From her seat in the back of the cafeteria , Collens saw numbers flash on the screen at the front of the room. They illustrated the wide reach of gun violence: 96 Americans are killed by guns every day; two-thirds of gun deaths are because of suicide, according to the Centers for Disease Control and Prevention; 50 women each month are killed by guns in domestic violence incidents, according to the Federal Bureau of Investigation.
As organizers started talking about Parkland, she felt her heart start to quicken and her chest tighten. A volunteer came over and brought her some water, and gave her a hug.
She listened, hope rising, to Sen. Tim Kaine (D-Va.) talk about new interest in introducing a measure for universal background checks in Congress this year.
Afterward, Collens went up and offered her shaking hand to the senator’s. She told him this was the first time she had come to a meeting about gun legislation.
“Those kids in Parkland gave me so much courage,” she said. “I was 15 when I ran for my life.”
After the Columbine shooting, and after the cameras went away, Garrigan sought to avoid the label of gun violence survivor. She wanted to be defined in a different way. So she pursued a career in musical theater, moving to New York City and touring with shows. Sometimes when people asked where she was from, she would offer a vague response rather than the name everyone knows for one dark reason.
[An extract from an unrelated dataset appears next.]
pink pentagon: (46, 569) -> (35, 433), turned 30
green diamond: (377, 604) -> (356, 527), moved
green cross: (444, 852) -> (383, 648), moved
She tried to hold fast to the happy memories she had from high school. But every time there was another shooting, she and her longtime best friend would check in: “How are you doing?”
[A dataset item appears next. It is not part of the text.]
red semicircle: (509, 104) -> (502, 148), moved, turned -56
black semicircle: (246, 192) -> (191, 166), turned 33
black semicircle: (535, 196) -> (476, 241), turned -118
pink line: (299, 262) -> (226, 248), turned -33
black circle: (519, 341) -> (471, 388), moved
Virginia Tech. Tucson. Aurora. And every year on April 20, the anniversary of Columbine.
“After Sandy Hook, we stopped calling” each other, she said. “I felt despondent.”
Then four years ago, Garrigan became pregnant with her daughter, Dottie. She and her husband moved to Virginia, and she worked part time so she could care for her daughter at home in her first years.
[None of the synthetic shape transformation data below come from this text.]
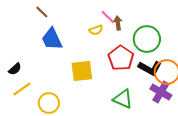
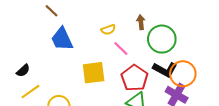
pink line: (108, 17) -> (121, 49), moved
brown arrow: (118, 23) -> (141, 22), moved
red pentagon: (121, 58) -> (134, 78), moved

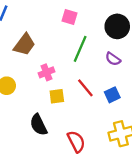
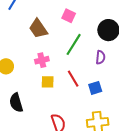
brown trapezoid: (24, 44) -> (38, 29), moved, turned 100
purple semicircle: (113, 59) -> (100, 57), turned -128
black semicircle: (38, 125) -> (16, 103), moved

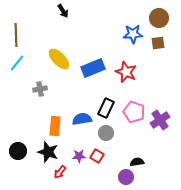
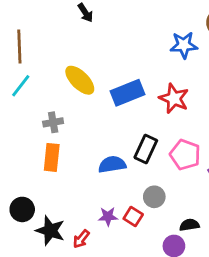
orange rectangle: (55, 126) -> (52, 157), moved
gray circle: (106, 133) -> (154, 197), moved
black star: (48, 152) -> (50, 231), moved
She was nervous when it came time for her daughter to start preschool last fall. She found a school that was nurturing and nearby, and where the front door is accessed only with a security code and guests are always escorted. “That made me feel better,” Garrigan said.
Three mornings a week now, when Garrigan gets her daughter ready for preschool, 3-year-old Dottie picks out a favorite toy or doll and brings it with her in the car. Her mother keeps it in the morning while she is away, then brings it back when she picks her up.
“It’s a ritual, a comfort for her,” she said. It soothes her mother as well.
With her daughter in mind, last summer Garrigan attended her first Moms Demand Action meeting in Alexandria. It was after the Pulse nightclub shooting, she said, and not long before Dottie would start school. “I felt more responsibility,” she said. “I thought: This is worth the fight.”
When news broke about the Parkland shooting, Dottie was napping upstairs, and Garrigan had been watching the Olympics. She was first horrified at how closely the images mirrored what she saw at Columbine. Then she was mesmerized as she watched the students respond in real time.
A few days later, she told her story to a crowd of more than 600 people at George Mason High School in Falls Church during a vigil organized by Moms Demand Action.
“How many more times do we have to live through tragedy before something changes?” she asked the crowd.
Her husband posted a recording of her speech on social media, and Garrigan said she was overwhelmed by how many high school friends responded to say, “Thank you,” and “How can I help?”
At the rally last Wednesday, the students took turns speaking out. Some railed against members of Congress and the National Rifle Association. One cried and said she wants to be a teacher, but she does not want to have to carry a gun. Many said they are just tired of feeling scared.
When she took the microphone, Garrigan thanked them all for giving her hope that maybe someday her daughter would not have to live through this.
“You are the ‘never-again generation,’ ” she told them. “My sincerest wish is that you never lose the passion that brought you here today.”